Only the records, exactly as written, belong in the answer; pictures do not.

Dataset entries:
----

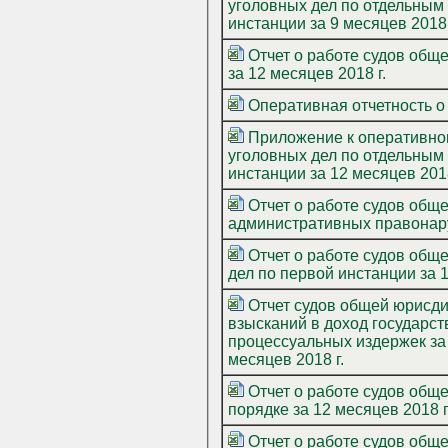
уголовных дел по отдельным
инстанции за 9 месяцев 2018
Отчет о работе судов общ
за 12 месяцев 2018 г.
Оперативная отчетность о 
Приложение к оперативном
уголовных дел по отдельным
инстанции за 12 месяцев 201
Отчет о работе судов общ
административных правонару
Отчет о работе судов общ
дел по первой инстанции за 1
Отчет судов общей юрисдикции о суммах ущерба от преступлений, су
взысканий в доход государс
процессуальных издержек за 
месяцев 2018 г.
Отчет о работе судов общ
порядке за 12 месяцев 2018 г
Отчет о работе судов общ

----

Result of the exercise ▸
уголовных дел по отдельным
инстанции за 9 месяцев 2018
Отчет о работе судов общ
за 12 месяцев 2018 г.
Оперативная отчетность о 
Приложение к оперативном
уголовных дел по отдельным
инстанции за 12 месяцев 201
Отчет о работе судов общ
административных правонару
Отчет о работе судов общ
дел по первой инстанции за 1
Отчет судов общей юрисдикции о суммах ущерба от преступлений, су
взысканий в доход государс
процессуальных издержек за 
месяцев 2018 г.
Отчет о работе судов общ
порядке за 12 месяцев 2018 г
Отчет о работе судов общ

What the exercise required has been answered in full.